Jake then tells Tor, with good reason, not to fuck around with the help on the ranch because they have to ALL work together and he implies that his relationship with Tor was a total exception to this rule.
The biggest problem I had was that these were some of the few scenes that actually stand out among the ongoing sex and show them defining their relationship, so they were very clear in my mind when Tor did what he did.
So this final scene – for me it was the final scene for the whole book – is the ultimate betrayal a gay guy can do to another in any relationship. It is not a mistake, like the author wants to write it, that Tor made, as she never shows us any deep personal conversations that imply clearly the relationship is in trouble bad enough to justify Tor’s drastic actions. Tor’s point of view is never fully represented enough to not see him as a immoral flaming asshole that took Jake’s heart and purposefully ripped it all into little pieces for no good reason.
I personally felt she slammed this tragedy into place and barely did anything to couch it in any way to make it work in a romance story.
This is only on Chapter 37 and this books goes on and on and on till Chapter 50. I am so done by this point. It is all over for me.
I feel sorry for Jake that things got this bad but I HATE Tor so much I cannot ever want them together again. Tor BETRAYED Jake’s TRUST. Professionally, because Jake told him not to fuck around with the help. Personally, because Tor never came to Jake complaining about whatever it was that was failing in their relationship that he might be unhappy or unsatisfied or felt unloved. Then Tor goes further than that and betrays Jake sexually; because he was fucking around for two months and there was no mention of condom use and there was no scene that showed what the hell Tor was saying to Travis (Since a one time suck or fuck, sure, but what would be said to make a guy think he would not get fired for keeping it going with Tor like that?
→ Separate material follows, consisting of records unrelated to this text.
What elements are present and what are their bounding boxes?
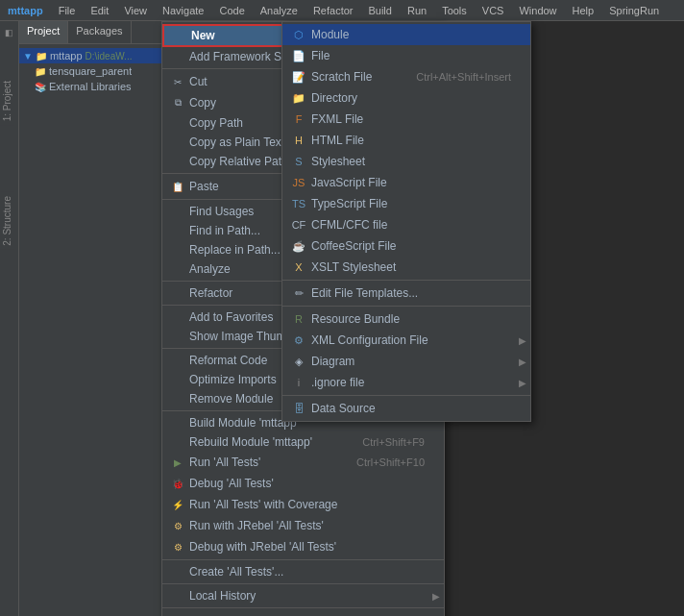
xml-config-label: XML Configuration File xyxy=(311,333,511,347)
submenu-scratch[interactable]: 📝 Scratch File Ctrl+Alt+Shift+Insert xyxy=(282,66,530,87)
submenu-html[interactable]: H HTML File xyxy=(282,130,530,151)
tab-project[interactable]: Project xyxy=(19,21,68,43)
topbar: mttapp File Edit View Navigate Code Anal… xyxy=(0,0,684,21)
menu-view[interactable]: View xyxy=(120,3,151,18)
tree-item-mttapp[interactable]: ▼ 📁 mttapp D:\ideaW... xyxy=(19,48,180,63)
diagram-arrow: ▶ xyxy=(519,357,526,367)
menu-code[interactable]: Code xyxy=(215,3,248,18)
file-icon: 📄 xyxy=(290,48,307,63)
menu-build[interactable]: Build xyxy=(364,3,395,18)
tree-external-label: External Libraries xyxy=(49,81,132,92)
edit-templates-label: Edit File Templates... xyxy=(311,286,511,300)
menu-tools[interactable]: Tools xyxy=(438,3,471,18)
diagram-icon: ◈ xyxy=(290,354,307,369)
submenu-resource[interactable]: R Resource Bundle xyxy=(282,308,530,330)
submenu-cfml[interactable]: CF CFML/CFC file xyxy=(282,214,530,235)
submenu-xml-config[interactable]: ⚙ XML Configuration File ▶ xyxy=(282,330,530,351)
separator-9 xyxy=(162,583,444,584)
menu-file[interactable]: File xyxy=(55,3,80,18)
context-menu-item-rebuild[interactable]: Rebuild Module 'mttapp' Ctrl+Shift+F9 xyxy=(162,432,444,452)
datasource-icon: 🗄 xyxy=(290,401,307,416)
xslt-icon: X xyxy=(290,259,307,275)
submenu-fxml[interactable]: F FXML File xyxy=(282,109,530,130)
tab-project-label: Project xyxy=(27,25,60,37)
submenu-module[interactable]: ⬡ Module xyxy=(282,24,530,45)
scratch-icon: 📝 xyxy=(290,69,307,85)
context-menu-item-run-tests[interactable]: ▶ Run 'All Tests' Ctrl+Shift+F10 xyxy=(162,452,444,473)
cfml-icon: CF xyxy=(290,217,307,233)
submenu-ts[interactable]: TS TypeScript File xyxy=(282,193,530,214)
menu-edit[interactable]: Edit xyxy=(86,3,112,18)
jrebel-debug-icon: ⚙ xyxy=(170,539,185,554)
stylesheet-icon: S xyxy=(290,154,307,169)
context-menu-item-local-history[interactable]: Local History ▶ xyxy=(162,586,444,605)
submenu-xslt[interactable]: X XSLT Stylesheet xyxy=(282,257,530,278)
menu-vcs[interactable]: VCS xyxy=(478,3,508,18)
context-menu-item-jrebel-debug[interactable]: ⚙ Debug with JRebel 'All Tests' xyxy=(162,536,444,557)
jrebel-debug-label: Debug with JRebel 'All Tests' xyxy=(189,540,425,554)
fxml-icon: F xyxy=(290,111,307,127)
submenu-ignore[interactable]: i .ignore file ▶ xyxy=(282,372,530,393)
submenu-datasource[interactable]: 🗄 Data Source xyxy=(282,398,530,419)
fxml-label: FXML File xyxy=(311,112,511,126)
tree-mttapp-path: D:\ideaW... xyxy=(86,51,133,62)
submenu-stylesheet[interactable]: S Stylesheet xyxy=(282,151,530,172)
run-tests-label: Run 'All Tests' xyxy=(189,456,341,469)
project-panel: Project Packages ▼ 📁 mttapp D:\ideaW... … xyxy=(19,21,181,616)
menu-springrun[interactable]: SpringRun xyxy=(605,3,663,18)
coverage-label: Run 'All Tests' with Coverage xyxy=(189,498,425,511)
submenu-dir[interactable]: 📁 Directory xyxy=(282,87,530,109)
scratch-shortcut: Ctrl+Alt+Shift+Insert xyxy=(416,71,511,83)
submenu-sep-3 xyxy=(282,395,530,396)
context-menu-item-create-tests[interactable]: Create 'All Tests'... xyxy=(162,562,444,581)
submenu-sep-1 xyxy=(282,280,530,281)
submenu-coffee[interactable]: ☕ CoffeeScript File xyxy=(282,235,530,257)
menu-run[interactable]: Run xyxy=(403,3,430,18)
submenu-diagram[interactable]: ◈ Diagram ▶ xyxy=(282,351,530,372)
menu-refactor[interactable]: Refactor xyxy=(309,3,357,18)
xml-icon: ⚙ xyxy=(290,333,307,348)
menu-help[interactable]: Help xyxy=(569,3,598,18)
tree-tensquare-label: tensquare_parent xyxy=(49,65,132,77)
run-tests-shortcut: Ctrl+Shift+F10 xyxy=(356,456,425,468)
diagram-label: Diagram xyxy=(311,355,511,368)
coffee-icon: ☕ xyxy=(290,238,307,254)
ts-icon: TS xyxy=(290,196,307,211)
cfml-label: CFML/CFC file xyxy=(311,218,511,232)
rebuild-label: Rebuild Module 'mttapp' xyxy=(189,435,347,449)
separator-10 xyxy=(162,607,444,608)
vtab-project[interactable]: 1: Project xyxy=(0,77,14,125)
tree-item-external[interactable]: 📚 External Libraries xyxy=(19,79,180,94)
tree-item-tensquare[interactable]: 📁 tensquare_parent xyxy=(19,63,180,79)
context-menu-item-jrebel-run[interactable]: ⚙ Run with JRebel 'All Tests' xyxy=(162,515,444,536)
context-menu-item-coverage[interactable]: ⚡ Run 'All Tests' with Coverage xyxy=(162,494,444,515)
menu-analyze[interactable]: Analyze xyxy=(256,3,302,18)
stylesheet-label: Stylesheet xyxy=(311,155,511,168)
submenu-file[interactable]: 📄 File xyxy=(282,45,530,66)
datasource-label: Data Source xyxy=(311,402,511,415)
ts-label: TypeScript File xyxy=(311,197,511,210)
html-label: HTML File xyxy=(311,134,511,147)
submenu-edit-templates[interactable]: ✏ Edit File Templates... xyxy=(282,283,530,304)
edit-templates-icon: ✏ xyxy=(290,285,307,301)
menu-navigate[interactable]: Navigate xyxy=(159,3,208,18)
file-label: File xyxy=(311,49,511,62)
tensquare-icon: 📁 xyxy=(35,66,46,77)
tab-packages[interactable]: Packages xyxy=(68,21,131,43)
submenu-js[interactable]: JS JavaScript File xyxy=(282,172,530,193)
menu-window[interactable]: Window xyxy=(515,3,560,18)
debug-tests-label: Debug 'All Tests' xyxy=(189,477,425,490)
module-icon: ▼ xyxy=(23,51,33,62)
module-icon: ⬡ xyxy=(290,27,307,42)
project-icon: 📁 xyxy=(36,51,47,62)
xml-arrow: ▶ xyxy=(519,335,526,346)
coffee-label: CoffeeScript File xyxy=(311,239,511,253)
xslt-label: XSLT Stylesheet xyxy=(311,260,511,274)
run-icon: ▶ xyxy=(170,455,185,470)
context-menu-item-sync[interactable]: 🔄 Synchronize 'mttapp' xyxy=(162,610,444,616)
html-icon: H xyxy=(290,133,307,148)
ignore-icon: i xyxy=(290,375,307,390)
vtab-structure[interactable]: 2: Structure xyxy=(0,192,14,250)
context-menu-item-debug-tests[interactable]: 🐞 Debug 'All Tests' xyxy=(162,473,444,494)
local-history-label: Local History xyxy=(189,589,425,603)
Who else got BETRAYED?) and Tor let Travis fuck him. An explicit sexual boundary that Jake stated clearly, DO NOT DO THAT. For a relationship, that in this book consisted mostly of sex scenes, I do not know how much more Tor could have said “fuck you” to Jake or Travis for that matter. USER!
Chris Owen tries to save all this crap by showing this totally uncharacteristic , for this book, deeply personal conversation between the most stoic cowboy in the story Jake and a mutual friend of theirs called Hound. Hound accuses Jake of letting Tor go because of pride? Wow, that’s a big old “no” Chris Owen, no no no you do not seem to understand what you or Tor did to Jake.
There simply was nothing left between them that Tor could possibly BETRAY. No emotional blow that could cut Jake deeper. The relationship and the love was over because there could never again be TRUST. The fact Chris throws this surprisingly uncharacteristic private conversation in the book after all the fluff and filler we had to read through representing two years of their actual relationship shows to me she knows she did something that cannot be fixed by any amount of bad sex scenes.
Tor knew what he was doing and he knew Jake would figure it out, he knew that he and Travis would get fired, he knew what he did would destroy their relationship and probably even knew it would make Jake start drinking and put Jake in serious mental and emotional jeopardy. This is so OVER!
The fact you kept writing this story after destroying Jake’s trust with so much unspoken hate, it totally blows my mind.
F is for going way too far. F is for carelessly throwing infidelity into a story you want to sell as a romance no matter how tragic and painful it is to the characters but also to the readers who trusted you. F is for blatantly attempting to rip off Brokeback Mountain in spirit and totally missing the part where no matter how over they said they were with each other they never betrayed their love. F is for just not getting what Romance is about.